= Tom Flynn (umpire) =

Australian cricket umpire (died 1931)

Thomas Flynn (c. 1849 – 21 April 1931) was an Australian cricket umpire who officiated four Test matches involving the Australian cricket team in the later part of the 19th century.

==Umpiring career==
Flynn made his Test match debut in the game between Australia and England that took place in Melbourne from 1 January 1892; his umpiring colleague for the match was Jim Phillips. His last Test match, also with Phillips, was in Melbourne on 1 March 1895.

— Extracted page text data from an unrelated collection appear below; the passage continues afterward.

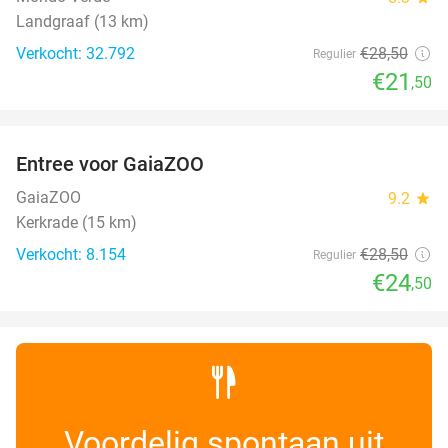
Landgraaf (13 km)
Verkocht: 32.792
€28
,50
Regulier
€21
,50
favorite_border
Entree voor GaiaZOO
14%
GaiaZOO
9.2
star
Kerkrade (15 km)
Verkocht: 8.154
€28
,50
Regulier
€24
,50
Voordelig spontaan uit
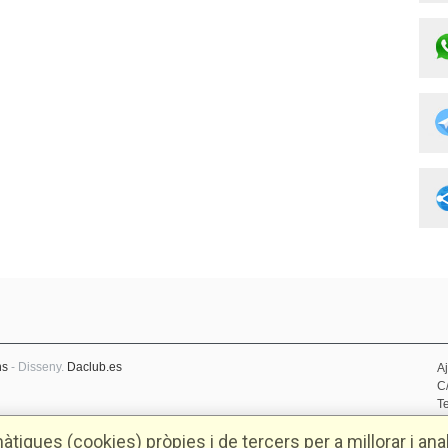
ns
- Disseny.
Daclub.es
A
C
Te
D
tiques (cookies) pròpies i de tercers per a millorar i anal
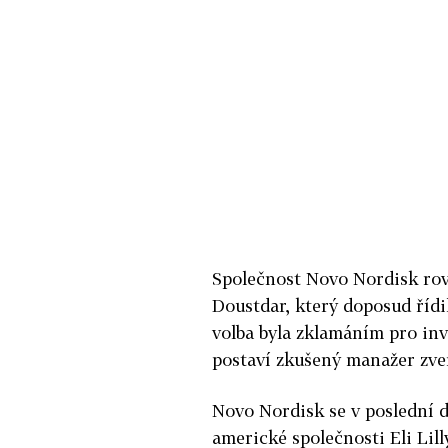
Společnost Novo Nordisk rov
Doustdar, který doposud řídil
volba byla zklamáním pro inve
postaví zkušený manažer zve
Novo Nordisk se v poslední d
americké společnosti Eli Lil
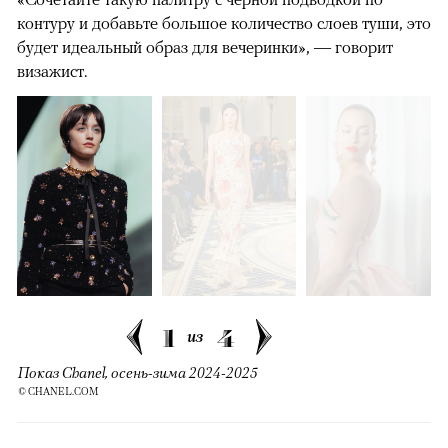
контуру и добавьте большое количество слоев туши, это
будет идеальный образ для вечеринки», — говорит
визажист.
1
4
из
Показ Chanel, осень-зима 2024-2025
© CHANEL.COM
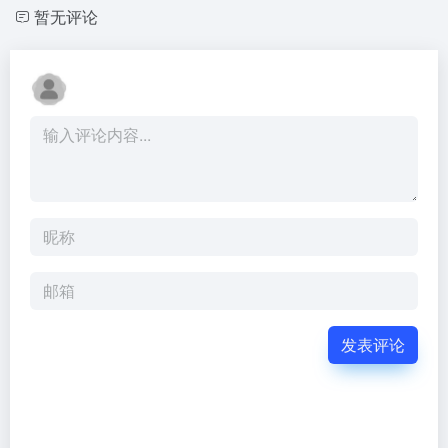
暂无评论
发表评论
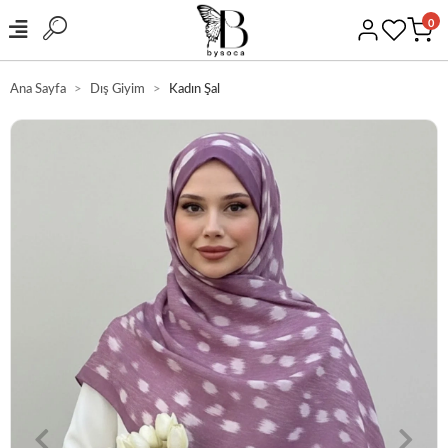
0
Ana Sayfa
Dış Giyim
Kadın Şal
GÜVENLİ ALIŞVERİŞ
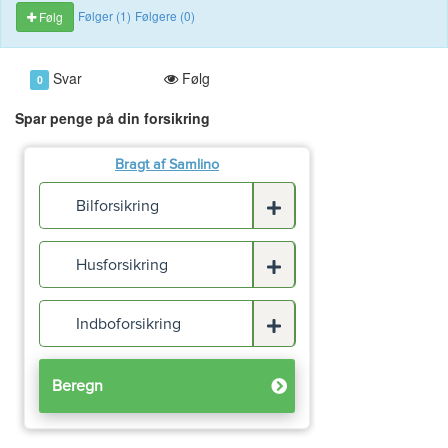
Følger (1)
Følgere (0)
Følg
Svar
Følg
0
Spar penge på din forsikring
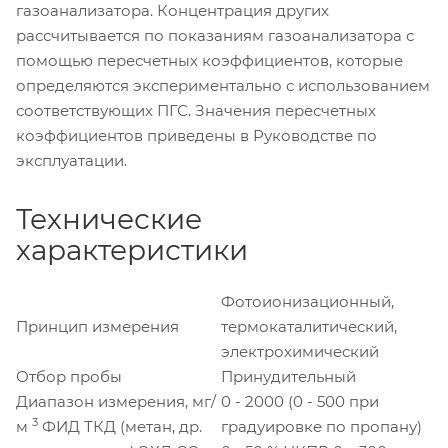
газоанализатора. Концентрация других
рассчитывается по показаниям газоанализатора с
помощью пересчетных коэффициентов, которые
определяются экспериментально с использованием
соответствующих ПГС. Значения пересчетных
коэффициентов приведены в Руководстве по
эксплуатации.
Технические
характеристики
Фотоионизационный,
Принцип измерения
термокаталитический,
электрохимический
Отбор пробы
Принудительный
Диапазон измерения, мг/
0 - 2000 (0 - 500 при
3
м
ФИД ТКД (метан, др.
градуировке по пропану)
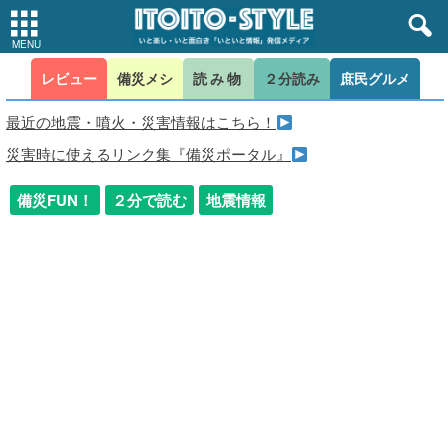
レビュー
備災メシ
読み物
２分読み
庶民グルメ
最近の地震・噴火・災害情報はこちら！
災害時に使えるリンク集『備災ポータル』
備災FUN！
２分で読む
地震情報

Flynn's appointment to the two Melbourne Cricket Ground Tests in the 1894–95 season proved uncontroversial. In between the two matches he was also nominated to umpire the fourth Test of the series at Sydney, alongside Phillips; the match followed the New South Wales game against Victoria, and Flynn was Victoria's regular umpire in first-class matches between 1891 and 1895. Although he had umpired the New South Wales v Victoria matches at Sydney in the four preceding seasons and had umpired a Test there in 1892, Flynn was refused permission to travel to Sydney by his employer in Melbourne, the Fitzroy Cricket Club, for whom he was the groundsman. The refusal provoked a walk-out by the players at the Fitzroy club as well as seeing editorials written in newspapers. The Sportsman wrote: "We have few enough good umpires, and ... Flynn is in the first flight... He was wanted in Sydney and should have been allowed to proceed there." Flynn did not dispute the Fitzroy club's ruling and did not travel to Sydney, but the club dismissed him anyway, which occasioned further newspaper disapproval. After standing in the Melbourne Test match, Flynn was reported to have been appointed as a groundsman at the East Melbourne Cricket Club; later in 1895, there was a report of him taking the same role at the WACA ground at Perth; but by the end of the year he had left cricket and taken up the running of a hotel in Charters Towers, Queensland, a goldmining boom town at the time.

==Later life and death==

At the time of his death in Charters Towers, Queensland in 1931, he was reported to have been the manager of a meat works.